[Excerpts from a dataset]
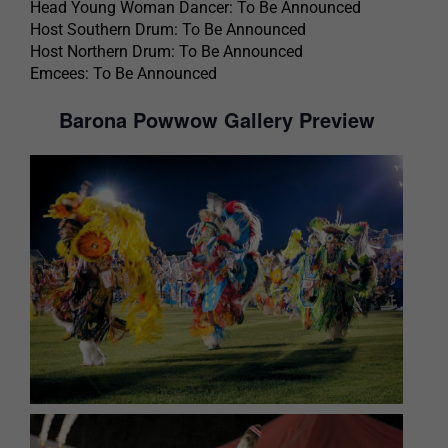
Head Young Woman Dancer: To Be Announced
Host Southern Drum: To Be Announced
Host Northern Drum: To Be Announced
Emcees: To Be Announced
Barona Powwow Gallery Preview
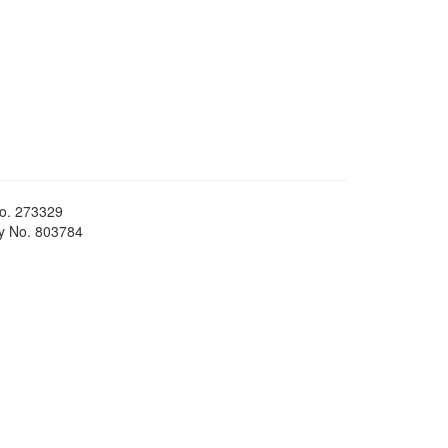
No. 273329
ty No. 803784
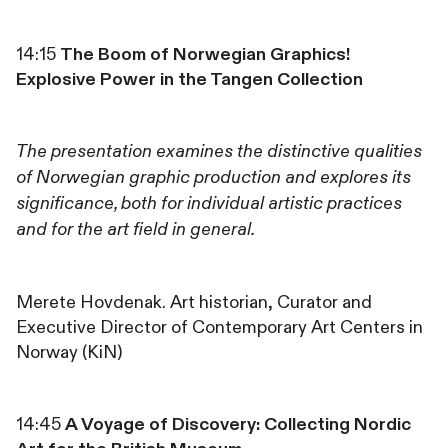
14:15
The Boom of Norwegian Graphics!
Explosive Power in the Tangen Collection
The presentation examines the distinctive qualities
of Norwegian graphic production and explores its
significance, both for individual artistic practices
and for the art field in general.
Merete Hovdenak. Art historian, Curator and
Executive Director of Contemporary Art Centers in
Norway (KiN)
14:45
A Voyage of Discovery: Collecting Nordic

_Problem requirements_:
Please retype all the entries word for word, omitting the pictures.

_Answer for this exercise_:
Head Young Woman Dancer: To Be Announced
Host Southern Drum: To Be Announced
Host Northern Drum: To Be Announced
Emcees: To Be Announced
Barona Powwow Gallery Preview
No. 273329
ty No. 803784
14:15
The Boom of Norwegian Graphics!
Explosive Power in the Tangen Collection
The presentation examines the distinctive qualities
of Norwegian graphic production and explores its
significance, both for individual artistic practices
and for the art field in general.
Merete Hovdenak. Art historian, Curator and
Executive Director of Contemporary Art Centers in
Norway (KiN)
14:45
A Voyage of Discovery: Collecting Nordic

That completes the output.